Saved data entries:
• • •

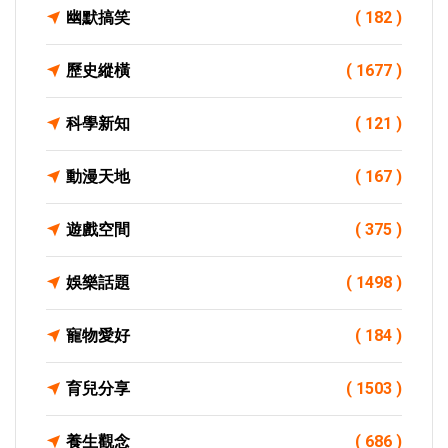
幽默搞笑
( 182 )
歷史縱橫
( 1677 )
科學新知
( 121 )
動漫天地
( 167 )
遊戲空間
( 375 )
娛樂話題
( 1498 )
寵物愛好
( 184 )
育兒分享
( 1503 )
養生觀念
( 686 )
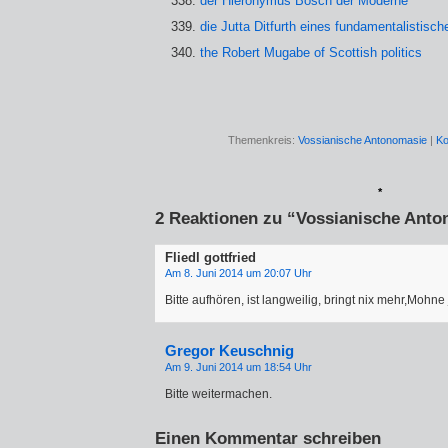
der Hieronymus Bosch der Moderne
die Jutta Ditfurth eines fundamentalistisc
the Robert Mugabe of Scottish politics
Themenkreis:
Vossianische Antonomasie
|
Ko
*
2 Reaktionen zu “Vossianische Anton
Fliedl gottfried
Am 8. Juni 2014 um 20:07 Uhr
Bitte aufhören, ist langweilig, bringt nix mehr,Mohne
Gregor Keuschnig
Am 9. Juni 2014 um 18:54 Uhr
Bitte weitermachen.
Einen Kommentar schreiben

• • •

Task goal: Keep every word of the records exact as you write them out, but drop the pictures.

Completed task:
幽默搞笑
( 182 )
歷史縱橫
( 1677 )
科學新知
( 121 )
動漫天地
( 167 )
遊戲空間
( 375 )
娛樂話題
( 1498 )
寵物愛好
( 184 )
育兒分享
( 1503 )
養生觀念
( 686 )
der Hieronymus Bosch der Moderne
die Jutta Ditfurth eines fundamentalistisc
the Robert Mugabe of Scottish politics
Themenkreis:
Vossianische Antonomasie
|
Ko
*
2 Reaktionen zu “Vossianische Anton
Fliedl gottfried
Am 8. Juni 2014 um 20:07 Uhr
Bitte aufhören, ist langweilig, bringt nix mehr,Mohne
Gregor Keuschnig
Am 9. Juni 2014 um 18:54 Uhr
Bitte weitermachen.
Einen Kommentar schreiben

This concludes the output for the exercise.